··· Data records

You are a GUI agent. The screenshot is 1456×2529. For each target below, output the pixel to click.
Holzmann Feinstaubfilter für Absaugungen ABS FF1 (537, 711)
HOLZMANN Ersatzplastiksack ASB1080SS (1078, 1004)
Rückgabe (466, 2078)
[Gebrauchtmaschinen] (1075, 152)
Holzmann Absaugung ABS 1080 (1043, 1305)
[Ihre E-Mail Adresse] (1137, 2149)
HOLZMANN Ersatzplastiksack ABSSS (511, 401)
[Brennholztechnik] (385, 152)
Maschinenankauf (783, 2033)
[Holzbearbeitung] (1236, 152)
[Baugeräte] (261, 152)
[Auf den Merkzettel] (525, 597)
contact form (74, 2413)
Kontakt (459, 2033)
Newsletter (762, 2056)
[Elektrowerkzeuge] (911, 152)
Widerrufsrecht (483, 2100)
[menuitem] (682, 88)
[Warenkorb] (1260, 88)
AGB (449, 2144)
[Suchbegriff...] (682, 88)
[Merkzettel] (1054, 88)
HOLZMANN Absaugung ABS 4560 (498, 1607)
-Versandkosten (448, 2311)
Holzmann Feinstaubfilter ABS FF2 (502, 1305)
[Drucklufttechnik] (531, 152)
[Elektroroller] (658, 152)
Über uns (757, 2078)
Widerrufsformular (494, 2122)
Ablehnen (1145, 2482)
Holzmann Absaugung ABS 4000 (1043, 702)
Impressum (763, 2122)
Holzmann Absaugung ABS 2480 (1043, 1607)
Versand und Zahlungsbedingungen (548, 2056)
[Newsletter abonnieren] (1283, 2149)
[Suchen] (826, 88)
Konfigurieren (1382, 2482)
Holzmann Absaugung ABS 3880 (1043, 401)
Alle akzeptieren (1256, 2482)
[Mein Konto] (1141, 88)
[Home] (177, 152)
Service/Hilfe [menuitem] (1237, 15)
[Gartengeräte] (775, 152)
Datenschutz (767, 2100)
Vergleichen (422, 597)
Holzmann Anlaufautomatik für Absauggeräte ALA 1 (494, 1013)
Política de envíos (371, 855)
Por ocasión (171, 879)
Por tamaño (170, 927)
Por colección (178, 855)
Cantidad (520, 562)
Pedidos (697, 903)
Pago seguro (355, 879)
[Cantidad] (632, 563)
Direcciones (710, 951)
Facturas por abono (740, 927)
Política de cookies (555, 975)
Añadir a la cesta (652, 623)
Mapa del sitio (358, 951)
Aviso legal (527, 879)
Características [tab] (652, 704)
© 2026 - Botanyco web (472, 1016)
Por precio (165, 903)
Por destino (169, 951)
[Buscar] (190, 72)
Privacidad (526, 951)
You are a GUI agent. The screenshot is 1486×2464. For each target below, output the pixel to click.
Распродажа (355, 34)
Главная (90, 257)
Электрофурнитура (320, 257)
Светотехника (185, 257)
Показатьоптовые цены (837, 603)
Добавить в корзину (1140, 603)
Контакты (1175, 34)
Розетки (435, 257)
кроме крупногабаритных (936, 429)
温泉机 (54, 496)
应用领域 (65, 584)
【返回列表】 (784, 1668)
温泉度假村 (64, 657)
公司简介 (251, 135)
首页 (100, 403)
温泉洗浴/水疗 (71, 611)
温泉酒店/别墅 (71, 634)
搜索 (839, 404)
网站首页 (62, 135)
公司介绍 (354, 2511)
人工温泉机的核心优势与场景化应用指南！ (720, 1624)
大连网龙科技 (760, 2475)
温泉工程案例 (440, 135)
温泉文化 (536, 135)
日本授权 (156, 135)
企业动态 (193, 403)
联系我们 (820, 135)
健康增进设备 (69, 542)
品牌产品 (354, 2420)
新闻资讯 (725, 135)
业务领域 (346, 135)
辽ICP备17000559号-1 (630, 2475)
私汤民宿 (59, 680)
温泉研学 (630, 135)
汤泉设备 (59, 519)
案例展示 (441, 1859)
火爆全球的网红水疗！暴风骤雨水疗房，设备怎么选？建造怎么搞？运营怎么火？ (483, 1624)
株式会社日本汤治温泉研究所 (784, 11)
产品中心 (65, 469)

······

What is needed>
Please retype each entry above exactly as it is written.

Expected output>
You are a GUI agent. The screenshot is 1456×2529. For each target below, output the pixel to click.
Holzmann Feinstaubfilter für Absaugungen ABS FF1 (537, 711)
HOLZMANN Ersatzplastiksack ASB1080SS (1078, 1004)
Rückgabe (466, 2078)
[Gebrauchtmaschinen] (1075, 152)
Holzmann Absaugung ABS 1080 (1043, 1305)
[Ihre E-Mail Adresse] (1137, 2149)
HOLZMANN Ersatzplastiksack ABSSS (511, 401)
[Brennholztechnik] (385, 152)
Maschinenankauf (783, 2033)
[Holzbearbeitung] (1236, 152)
[Baugeräte] (261, 152)
[Auf den Merkzettel] (525, 597)
contact form (74, 2413)
Kontakt (459, 2033)
Newsletter (762, 2056)
[Elektrowerkzeuge] (911, 152)
Widerrufsrecht (483, 2100)
[menuitem] (682, 88)
[Warenkorb] (1260, 88)
AGB (449, 2144)
[Suchbegriff...] (682, 88)
[Merkzettel] (1054, 88)
HOLZMANN Absaugung ABS 4560 (498, 1607)
-Versandkosten (448, 2311)
Holzmann Feinstaubfilter ABS FF2 (502, 1305)
[Drucklufttechnik] (531, 152)
[Elektroroller] (658, 152)
Über uns (757, 2078)
Widerrufsformular (494, 2122)
Ablehnen (1145, 2482)
Holzmann Absaugung ABS 4000 (1043, 702)
Impressum (763, 2122)
Holzmann Absaugung ABS 2480 (1043, 1607)
Versand und Zahlungsbedingungen (548, 2056)
[Newsletter abonnieren] (1283, 2149)
[Suchen] (826, 88)
Konfigurieren (1382, 2482)
Holzmann Absaugung ABS 3880 (1043, 401)
Alle akzeptieren (1256, 2482)
[Mein Konto] (1141, 88)
[Home] (177, 152)
Service/Hilfe [menuitem] (1237, 15)
[Gartengeräte] (775, 152)
Datenschutz (767, 2100)
Vergleichen (422, 597)
Holzmann Anlaufautomatik für Absauggeräte ALA 1 (494, 1013)
Política de envíos (371, 855)
Por ocasión (171, 879)
Por tamaño (170, 927)
Por colección (178, 855)
Cantidad (520, 562)
Pedidos (697, 903)
Pago seguro (355, 879)
[Cantidad] (632, 563)
Direcciones (710, 951)
Facturas por abono (740, 927)
Política de cookies (555, 975)
Añadir a la cesta (652, 623)
Mapa del sitio (358, 951)
Aviso legal (527, 879)
Características [tab] (652, 704)
© 2026 - Botanyco web (472, 1016)
Por precio (165, 903)
Por destino (169, 951)
[Buscar] (190, 72)
Privacidad (526, 951)
You are a GUI agent. The screenshot is 1486×2464. For each target below, output the pixel to click.
Распродажа (355, 34)
Главная (90, 257)
Электрофурнитура (320, 257)
Светотехника (185, 257)
Показатьоптовые цены (837, 603)
Добавить в корзину (1140, 603)
Контакты (1175, 34)
Розетки (435, 257)
кроме крупногабаритных (936, 429)
温泉机 (54, 496)
应用领域 (65, 584)
【返回列表】 (784, 1668)
温泉度假村 (64, 657)
公司简介 (251, 135)
首页 (100, 403)
温泉洗浴/水疗 (71, 611)
温泉酒店/别墅 (71, 634)
搜索 (839, 404)
网站首页 (62, 135)
公司介绍 (354, 2511)
人工温泉机的核心优势与场景化应用指南！ (720, 1624)
大连网龙科技 (760, 2475)
温泉工程案例 (440, 135)
温泉文化 (536, 135)
日本授权 (156, 135)
企业动态 (193, 403)
联系我们 (820, 135)
健康增进设备 (69, 542)
品牌产品 (354, 2420)
新闻资讯 (725, 135)
业务领域 (346, 135)
辽ICP备17000559号-1 (630, 2475)
私汤民宿 (59, 680)
温泉研学 (630, 135)
汤泉设备 (59, 519)
案例展示 (441, 1859)
火爆全球的网红水疗！暴风骤雨水疗房，设备怎么选？建造怎么搞？运营怎么火？ (483, 1624)
株式会社日本汤治温泉研究所 (784, 11)
产品中心 (65, 469)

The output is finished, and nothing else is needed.